Na terceira fase, porém, essa postura aparece com maior nitidez e com um grau de abstração que denota um posicionamento ideológico deliberadamente assumido, talvez determinado, em grande parte, pela surdez progressiva que o acomete ainda jovem e que se transforma em surdez total bem antes do final de sua vida. Exemplo maior disso é sem dúvida o procedimento inovador e peculiar empregado na Nona Sinfonia, op. 125: o uso das vozes humanas. O emprego dessas vozes (coro e solistas) e do poema de Schiller (1759 – 1805) são ousadias que vão para muito além da mera negação dos procedimentos clássicos de composição sinfônica. Beethoven faz uso de um e de outro, na Sinfonia op. 125, não como veículo de expressão de idéias poéticas, mas como contribuição para a realização de uma idéia musical.
Costuma-se aludir a dados biográficos quase anedóticos desse grande artista para se tentar “explicar” e legitimar outros tantos aspectos de sua obra: a origem humilde e a infância atribulada por um pai alcóolatra, que o queria transformar em um segundo Mozart; os seus insucessos amorosos; a sua personalidade explosiva e temperamental; a surdez. São dados importantes, por certo, mas tornam-se menores se colocados face a face com a grandeza e a importância de sua obra, que hoje é um dos monumentos da Cultura Ocidental.
Desses e de outros aspectos de sua biografia, talvez a sua surdez, à parte a tragédia pessoal, tenha, ela sim, contribuído para uma diferenciação estética mais pronunciada de sua obra. Na última fase, em que a surdez já é total, nota-se uma ruptura maior com as formas e os procedimentos clássicos, que Beethoven transcende, como procuramos demonstrar acima. Até onde isso possa haver, sua linguagem se torna mais abstrata e dessa fase nascem obras por vezes de proporções monumentais: a Missa Solene, as cinco últimas sonatas para piano, os seis últimos quartetos de cordas, as Variações Diabelli e, exemplo máximo, a Nona Sinfonia, op. 125.
Poucas obras de Beethoven tiveram gênese tão trabalhosa quanto a última das nove sinfonias.
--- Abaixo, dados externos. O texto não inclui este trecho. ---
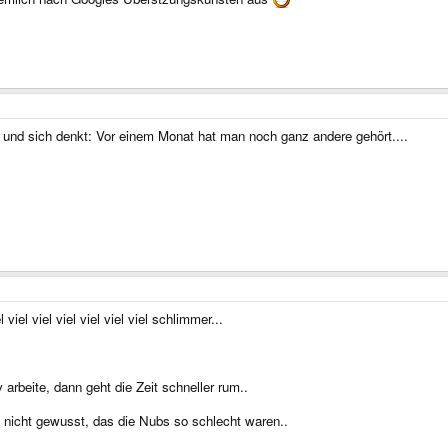
t und sich denkt: Vor einem Monat hat man noch ganz andere gehört....
el viel viel viel viel viel schlimmer...
arbeite, dann geht die Zeit schneller rum..
nicht gewusst, das die Nubs so schlecht waren..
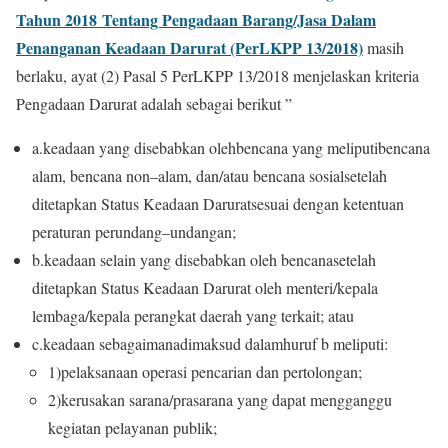
Tahun 2018 Tentang Pengadaan Barang/Jasa Dalam
Penanganan Keadaan Darurat (PerLKPP 13/2018)
masih
berlaku, ayat (2) Pasal 5 PerLKPP 13/2018 menjelaskan kriteria
Pengadaan Darurat adalah sebagai berikut ”
a.
k
eadaan yang disebabkan oleh
bencana yang meliputi
bencana
alam, bencana non
–
alam, dan/atau bencana
sosial
se
telah
ditetapkan
St
atus Keada
a
n Darurat
sesuai
dengan
ketentuan
peraturan perundang
–
undangan;
b.
keadaan selain yang disebabkan oleh bencana
se
telah
ditetapkan
Status
Keadaan
Darurat
oleh
m
enteri/
kepala
lembaga/k
epala
perangkat d
aerah
yang terkait
; atau
c.
k
eadaan sebagaimana
di
maksud
dalam
huruf
b
meliputi:
1)
pelaksanaan operasi pencarian dan pertolongan;
2)
kerusakan sarana/prasarana yang dapat
mengganggu
kegiatan pelayanan publik;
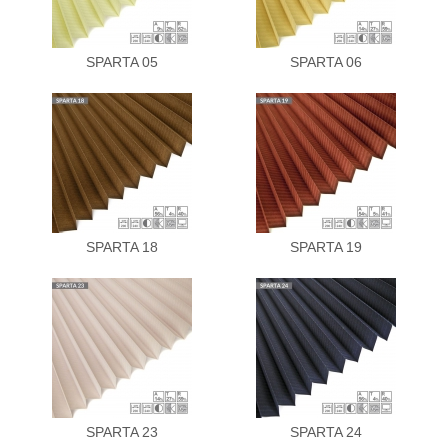
SPARTA 05
SPARTA 06
SPARTA 18
SPARTA 19
SPARTA 23
SPARTA 24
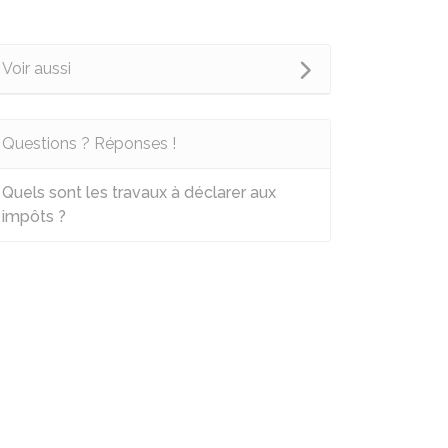
Voir aussi
Questions ? Réponses !
Quels sont les travaux à déclarer aux
impôts ?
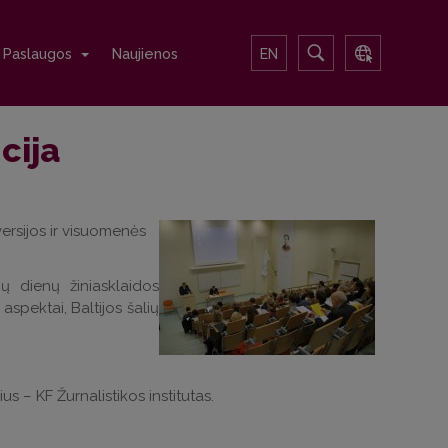
Paslaugos
Naujienos
EN
cija
versijos ir visuomenės
ių dienų žiniasklaidos
 aspektai, Baltijos šalių
 – KF Žurnalistikos institutas.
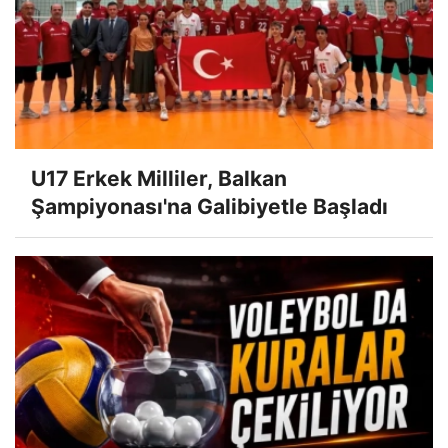
U17 Erkek Milliler, Balkan
Şampiyonası'na Galibiyetle Başladı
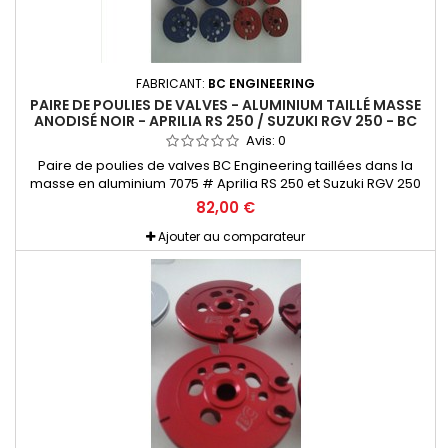
FABRICANT:
BC ENGINEERING
PAIRE DE POULIES DE VALVES - ALUMINIUM TAILLÉ MASSE
ANODISÉ NOIR - APRILIA RS 250 / SUZUKI RGV 250 - BC
ENGINEERING
Avis:
0
Paire de poulies de valves BC Engineering taillées dans la
masse en aluminium 7075 # Aprilia RS 250 et Suzuki RGV 250
Anodisation "noire" Vendu avec set de visserie Titane et
82,00 €
nécessaire de montage
Ajouter au comparateur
Ao que parece, a idéia de pôr música na Ode à Alegria de Schiller já aparece em 1792, poucos anos após o grande poeta romântico ter publicado seus versos. Em 1807 Beethoven concebe a Fantasia op. 80 para piano, coro e orquestra. Aspectos revelados nessa obra aparecem como uma espécie de ensaio para procedimentos que serão utilizados na Nona. Em 1823 Beethoven já havia composto os três primeiros movimentos da sinfonia, e ao final desse mesmo ano ganha corpo a idéia de concluí-la com o uso de vozes humanas e o emprego do poema de Schiller.
O uso das vozes e as citações dos movimentos anteriores, dentre outras “ousadias” estilísticas, são procedimentos que ganharam significado e importância especiais na música instrumental, na música sinfônica e na música dramática do século XIX, não exatamente na geração que sucede a Beethoven, mas numa geração posterior, da qual participam Mahler, Franck, Bruckner e o próprio Wagner.
Sem o isolamento do silêncio exterior, porém, Beethoven talvez não chegasse a atingir tal densidade de pensamento musical. Como escreverá mais tarde Victor Hugo: “Esse surdo ouvia o infinito”.
Moacyr Laterza Filho
Pianista e cravista, Doutor em Literaturas de Língua Portuguesa, professor da Universidade do Estado de Minas Gerais e da Fundação de Educação Artística.